··· DATA SHOWN

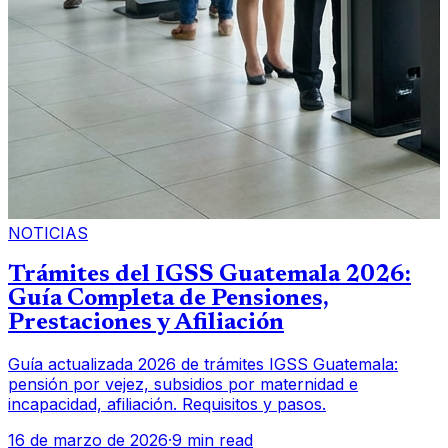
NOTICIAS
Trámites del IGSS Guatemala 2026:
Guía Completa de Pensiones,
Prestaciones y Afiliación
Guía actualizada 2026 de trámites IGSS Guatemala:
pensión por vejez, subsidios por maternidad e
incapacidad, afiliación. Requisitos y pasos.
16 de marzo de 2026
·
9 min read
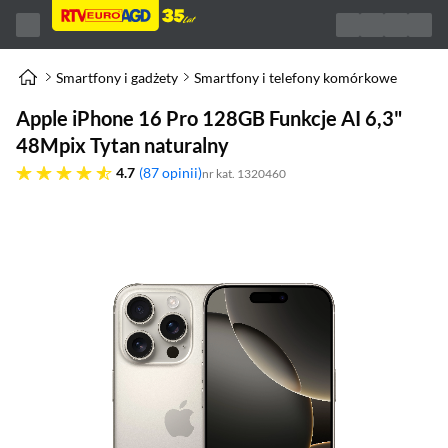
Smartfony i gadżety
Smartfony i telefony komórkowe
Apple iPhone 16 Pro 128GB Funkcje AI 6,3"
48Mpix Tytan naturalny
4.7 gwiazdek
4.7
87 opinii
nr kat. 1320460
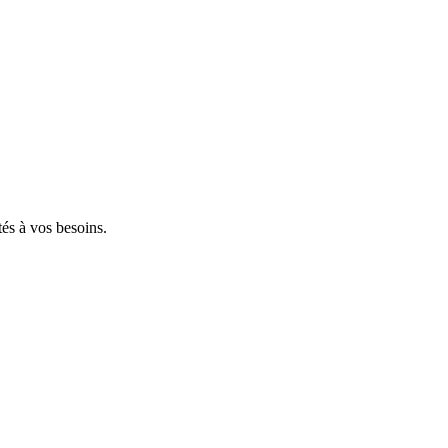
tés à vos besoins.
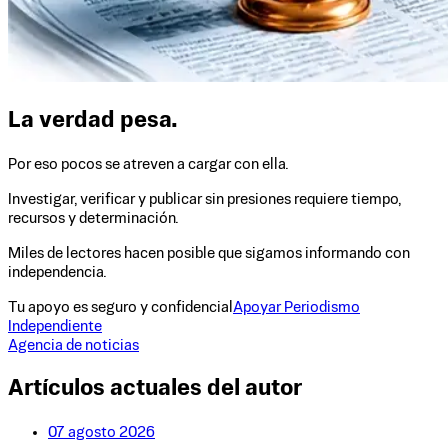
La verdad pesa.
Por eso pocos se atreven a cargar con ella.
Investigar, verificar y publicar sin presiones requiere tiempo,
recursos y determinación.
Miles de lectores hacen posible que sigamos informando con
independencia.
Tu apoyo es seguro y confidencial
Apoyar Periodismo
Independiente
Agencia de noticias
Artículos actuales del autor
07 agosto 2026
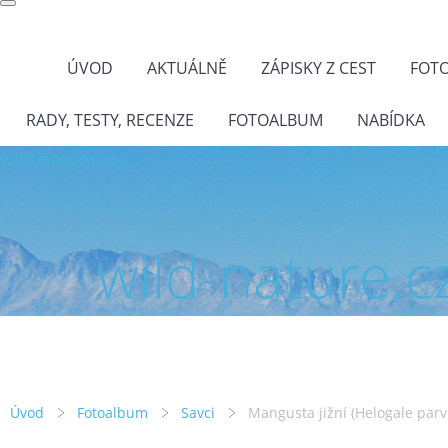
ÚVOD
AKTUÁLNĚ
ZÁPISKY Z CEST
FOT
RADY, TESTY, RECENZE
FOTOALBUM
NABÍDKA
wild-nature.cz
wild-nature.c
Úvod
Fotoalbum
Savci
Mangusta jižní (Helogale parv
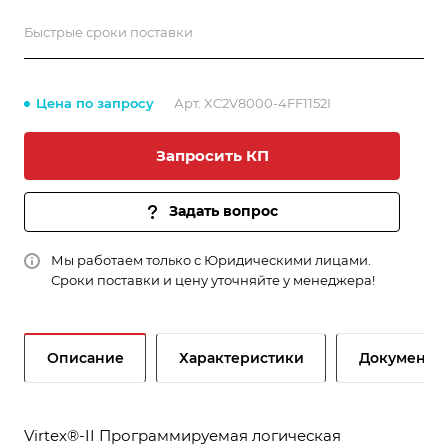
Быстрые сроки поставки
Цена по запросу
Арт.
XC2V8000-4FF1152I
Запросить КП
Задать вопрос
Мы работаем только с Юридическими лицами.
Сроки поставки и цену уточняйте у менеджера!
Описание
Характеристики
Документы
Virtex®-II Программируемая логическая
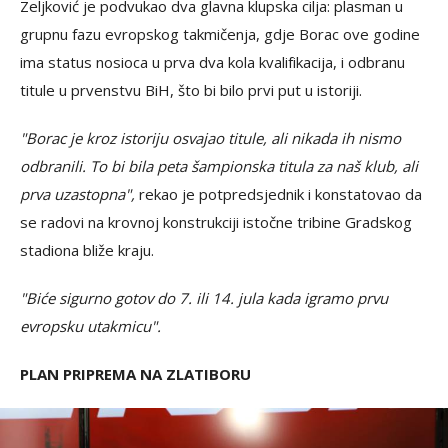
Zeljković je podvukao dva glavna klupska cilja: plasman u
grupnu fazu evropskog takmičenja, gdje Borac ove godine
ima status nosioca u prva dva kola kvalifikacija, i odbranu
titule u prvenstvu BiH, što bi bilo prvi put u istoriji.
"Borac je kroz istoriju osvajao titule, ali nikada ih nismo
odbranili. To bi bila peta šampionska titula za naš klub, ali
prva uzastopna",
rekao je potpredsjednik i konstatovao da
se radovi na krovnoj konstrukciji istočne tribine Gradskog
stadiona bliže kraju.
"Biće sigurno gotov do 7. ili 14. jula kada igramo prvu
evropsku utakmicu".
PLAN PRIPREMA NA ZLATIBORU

······
··· DATA SHOWN

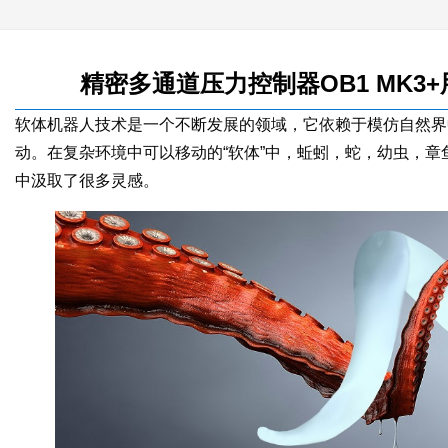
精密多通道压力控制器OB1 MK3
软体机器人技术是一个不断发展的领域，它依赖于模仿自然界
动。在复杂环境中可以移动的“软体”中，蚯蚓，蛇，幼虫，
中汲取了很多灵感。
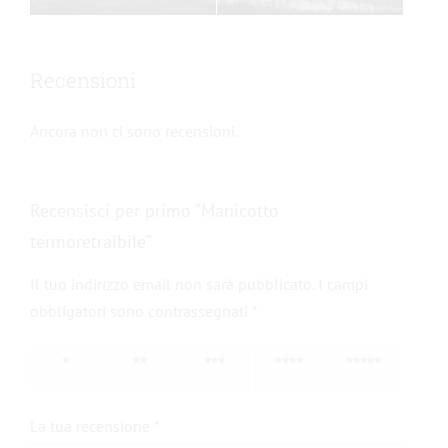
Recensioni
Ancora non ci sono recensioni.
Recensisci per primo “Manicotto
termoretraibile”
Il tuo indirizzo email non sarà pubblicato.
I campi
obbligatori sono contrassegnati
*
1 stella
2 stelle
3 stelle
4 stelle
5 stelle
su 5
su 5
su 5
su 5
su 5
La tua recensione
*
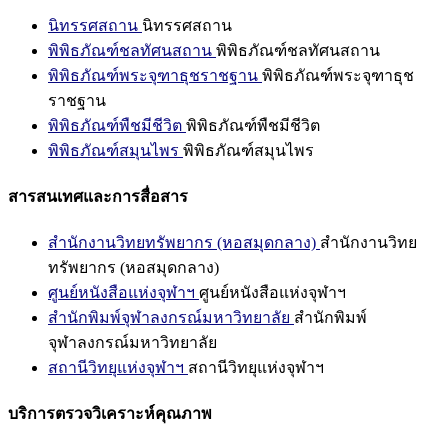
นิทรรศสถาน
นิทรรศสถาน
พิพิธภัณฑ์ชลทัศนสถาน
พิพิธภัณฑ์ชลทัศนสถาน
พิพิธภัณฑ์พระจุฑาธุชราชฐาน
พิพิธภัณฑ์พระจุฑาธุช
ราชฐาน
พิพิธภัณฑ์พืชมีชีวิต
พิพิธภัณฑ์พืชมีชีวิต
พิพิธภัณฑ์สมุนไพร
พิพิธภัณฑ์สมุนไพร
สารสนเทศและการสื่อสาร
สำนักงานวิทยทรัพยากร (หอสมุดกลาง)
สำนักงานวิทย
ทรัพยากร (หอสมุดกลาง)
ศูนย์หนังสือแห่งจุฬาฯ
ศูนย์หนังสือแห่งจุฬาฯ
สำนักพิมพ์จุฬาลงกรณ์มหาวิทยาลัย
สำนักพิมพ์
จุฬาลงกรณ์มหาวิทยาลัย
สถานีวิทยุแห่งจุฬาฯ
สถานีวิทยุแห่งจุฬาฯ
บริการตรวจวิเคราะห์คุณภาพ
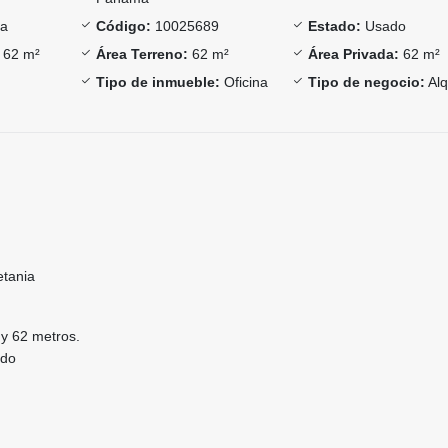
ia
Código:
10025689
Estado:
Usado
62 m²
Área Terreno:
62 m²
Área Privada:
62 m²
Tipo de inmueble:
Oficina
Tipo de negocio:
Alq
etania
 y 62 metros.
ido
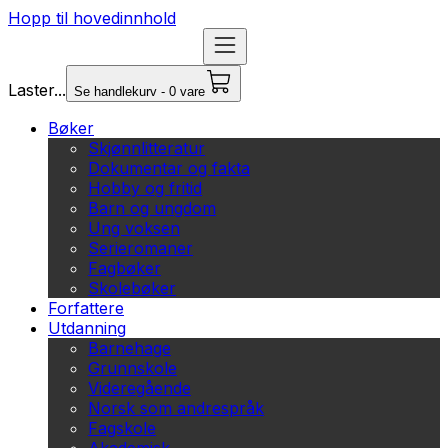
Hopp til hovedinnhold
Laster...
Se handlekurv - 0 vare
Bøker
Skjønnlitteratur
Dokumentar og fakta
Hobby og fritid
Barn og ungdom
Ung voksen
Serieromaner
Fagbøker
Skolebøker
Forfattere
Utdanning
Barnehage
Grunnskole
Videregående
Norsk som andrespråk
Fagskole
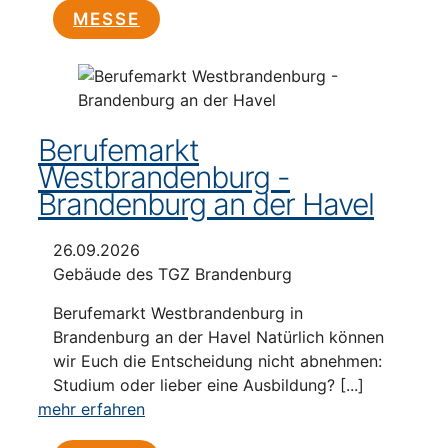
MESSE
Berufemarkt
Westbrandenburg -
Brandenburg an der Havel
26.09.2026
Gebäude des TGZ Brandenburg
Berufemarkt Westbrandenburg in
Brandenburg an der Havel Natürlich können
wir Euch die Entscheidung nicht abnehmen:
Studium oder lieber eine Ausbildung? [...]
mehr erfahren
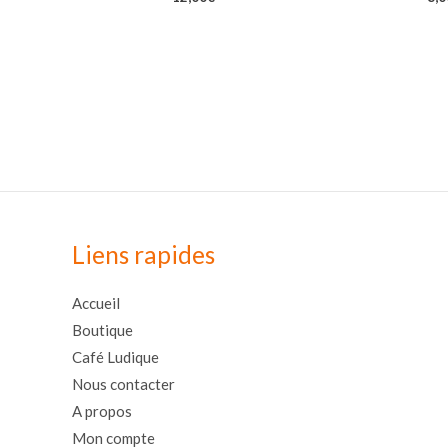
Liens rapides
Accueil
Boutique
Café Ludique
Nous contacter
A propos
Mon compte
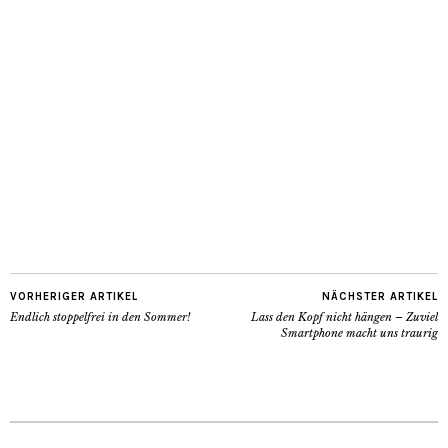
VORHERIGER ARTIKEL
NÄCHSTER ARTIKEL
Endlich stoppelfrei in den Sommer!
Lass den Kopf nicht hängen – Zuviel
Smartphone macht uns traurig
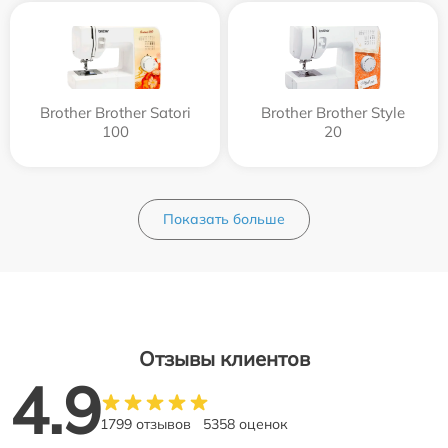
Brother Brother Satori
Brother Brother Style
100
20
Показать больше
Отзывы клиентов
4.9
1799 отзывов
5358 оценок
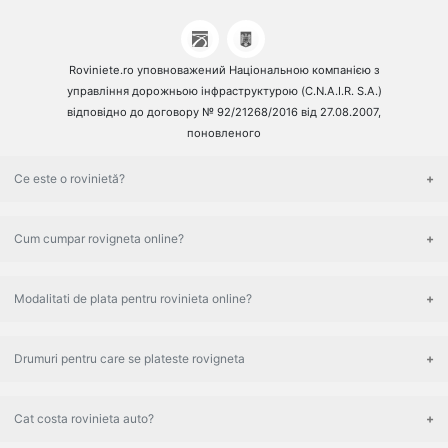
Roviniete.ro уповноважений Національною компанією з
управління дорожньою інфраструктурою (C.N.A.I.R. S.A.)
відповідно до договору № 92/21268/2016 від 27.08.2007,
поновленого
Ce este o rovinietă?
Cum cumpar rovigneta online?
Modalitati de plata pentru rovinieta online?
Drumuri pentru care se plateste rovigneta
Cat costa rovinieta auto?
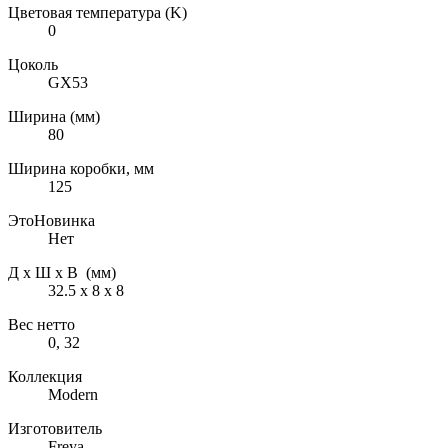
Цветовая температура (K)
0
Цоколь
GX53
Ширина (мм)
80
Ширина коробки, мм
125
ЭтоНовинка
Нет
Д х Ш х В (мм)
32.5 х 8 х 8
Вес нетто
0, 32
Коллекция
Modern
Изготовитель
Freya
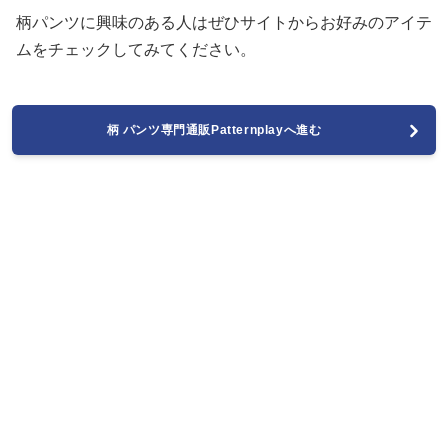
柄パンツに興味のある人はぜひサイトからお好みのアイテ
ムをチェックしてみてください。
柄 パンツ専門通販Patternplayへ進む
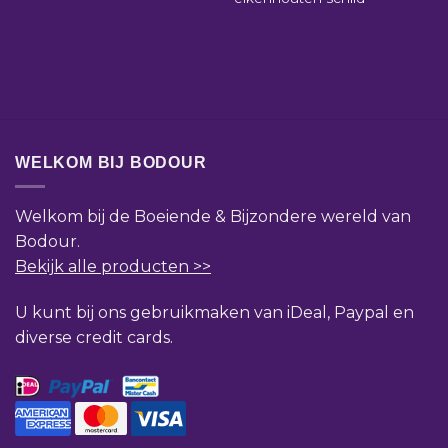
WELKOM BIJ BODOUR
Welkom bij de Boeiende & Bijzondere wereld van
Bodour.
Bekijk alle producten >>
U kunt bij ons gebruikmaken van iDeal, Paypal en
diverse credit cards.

······

*EXERCISE*: Using the listing above, restate exactly the range between the lines holding "Roviniete.ro уповноважений Національною" and "ムをチェックしてみてください。", inclusive, with pictures left out.

*OUTPUT OF THE EXERCISE*:
Roviniete.ro уповноважений Національною компанією з
управління дорожньою інфраструктурою (C.N.A.I.R. S.A.)
відповідно до договору № 92/21268/2016 від 27.08.2007,
поновленого
Ce este o rovinietă?
Cum cumpar rovigneta online?
Modalitati de plata pentru rovinieta online?
Drumuri pentru care se plateste rovigneta
Cat costa rovinieta auto?
Цветовая температура (K)
0
Цоколь
GX53
Ширина (мм)
80
Ширина коробки, мм
125
ЭтоНовинка
Нет
Д х Ш х В (мм)
32.5 х 8 х 8
Вес нетто
0, 32
Коллекция
Modern
Изготовитель
Freya
柄パンツに興味のある人はぜひサイトからお好みのアイテ
ムをチェックしてみてください。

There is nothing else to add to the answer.